ACTIVITY: Skip every picture, and output exactly the lines starting at the one with "Identify the location" and running through the last line of the material below.

THE DATA:
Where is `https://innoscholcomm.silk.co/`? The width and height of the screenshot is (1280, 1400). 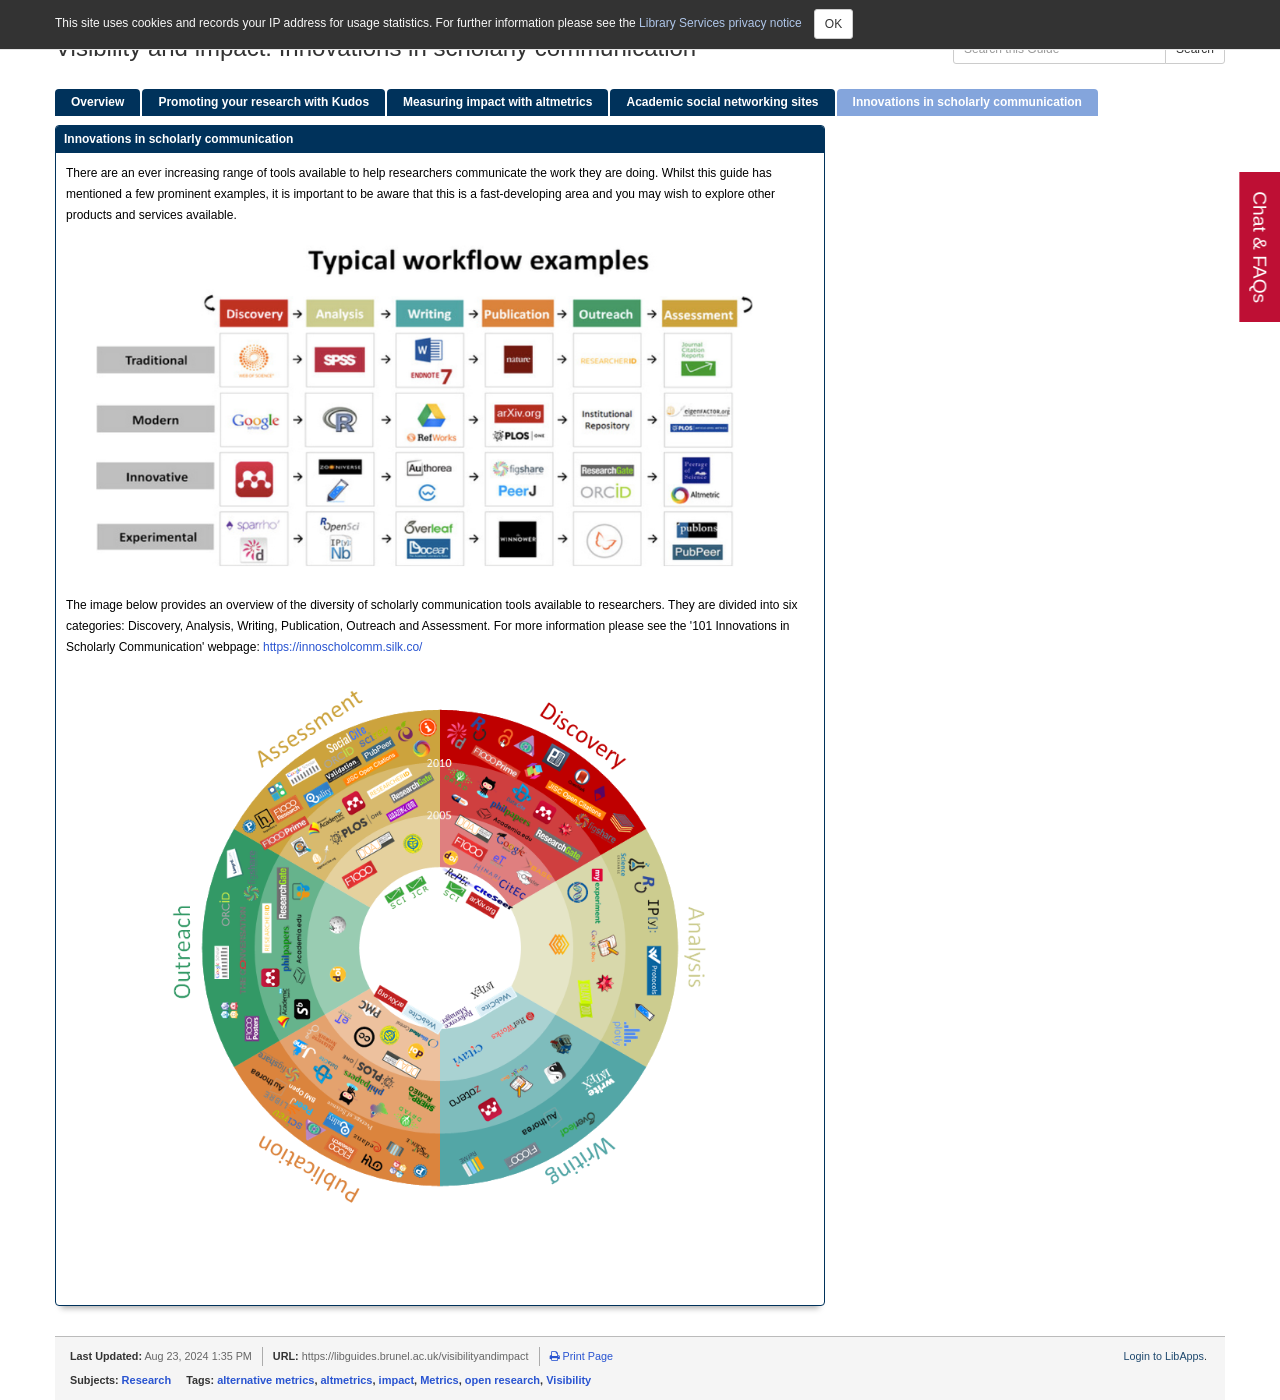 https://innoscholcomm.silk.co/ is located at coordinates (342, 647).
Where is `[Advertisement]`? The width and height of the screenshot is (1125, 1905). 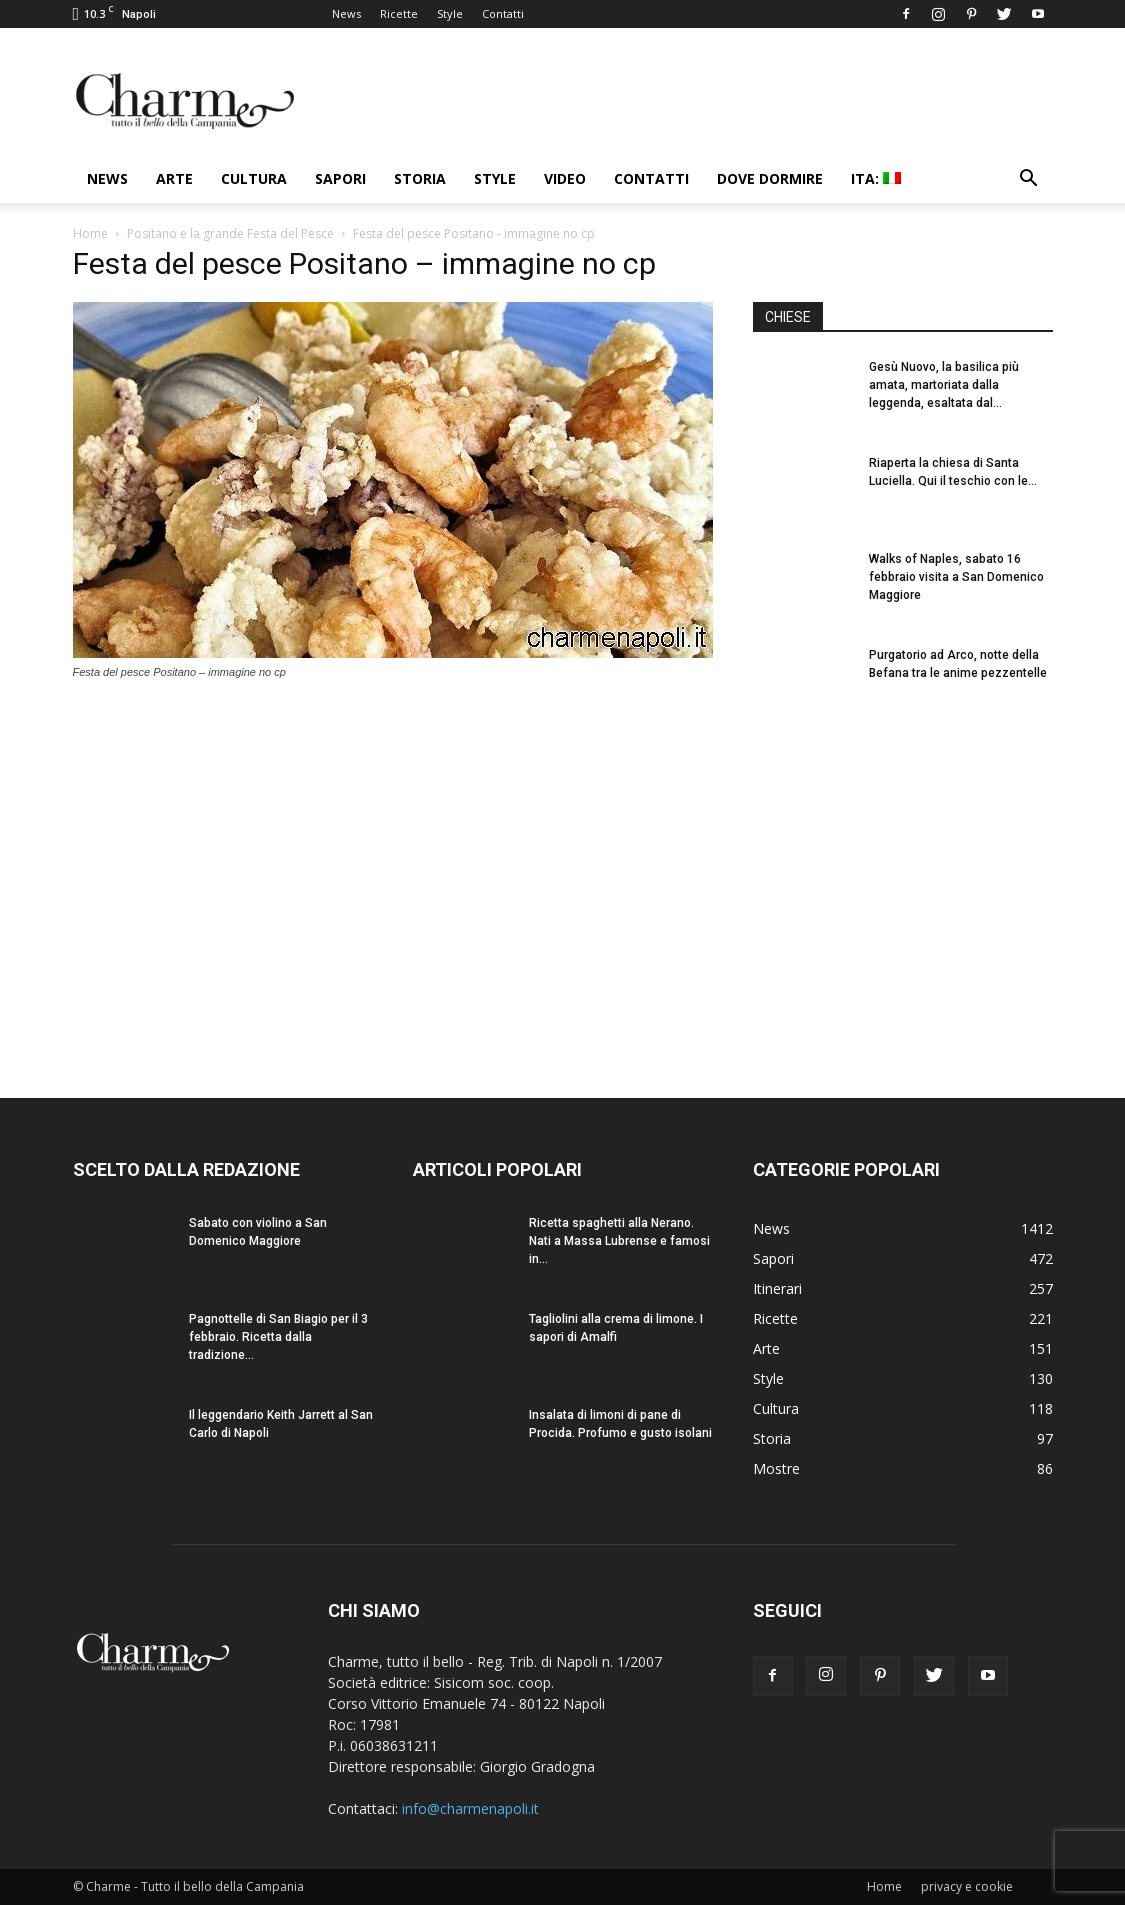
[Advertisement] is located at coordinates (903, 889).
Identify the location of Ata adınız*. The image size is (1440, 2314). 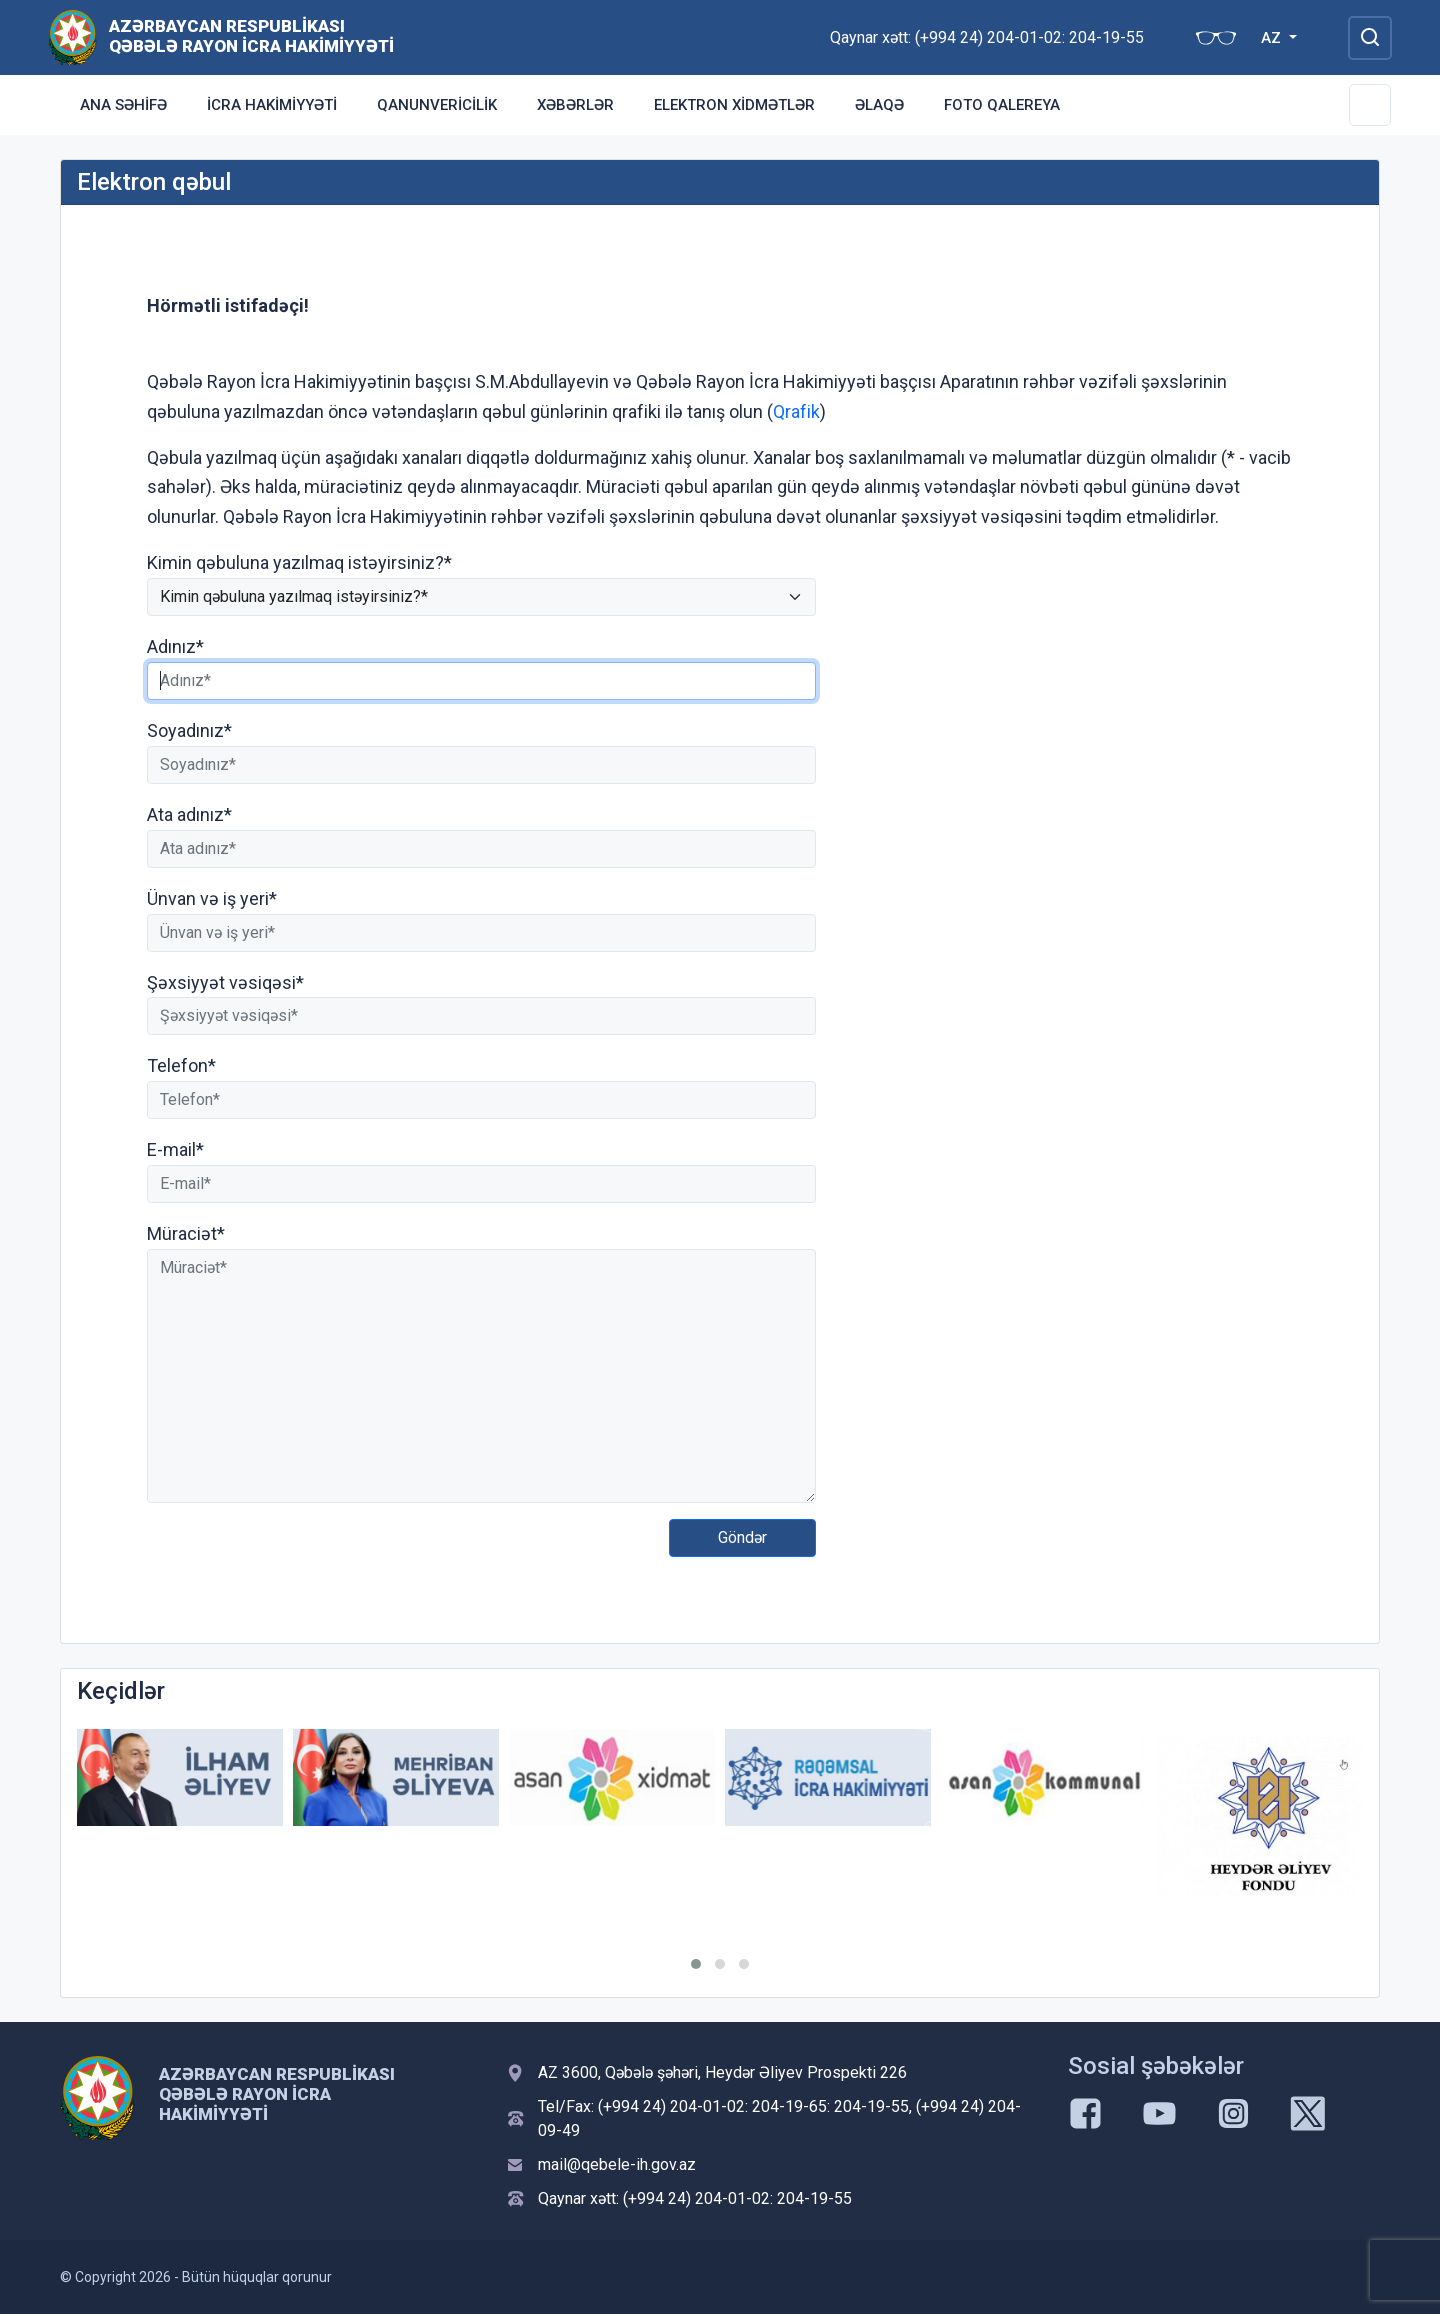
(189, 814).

ANSWER FOR THE TASK:
Identify the location of Ata adınız*. The image size is (1440, 2314). 
(189, 814).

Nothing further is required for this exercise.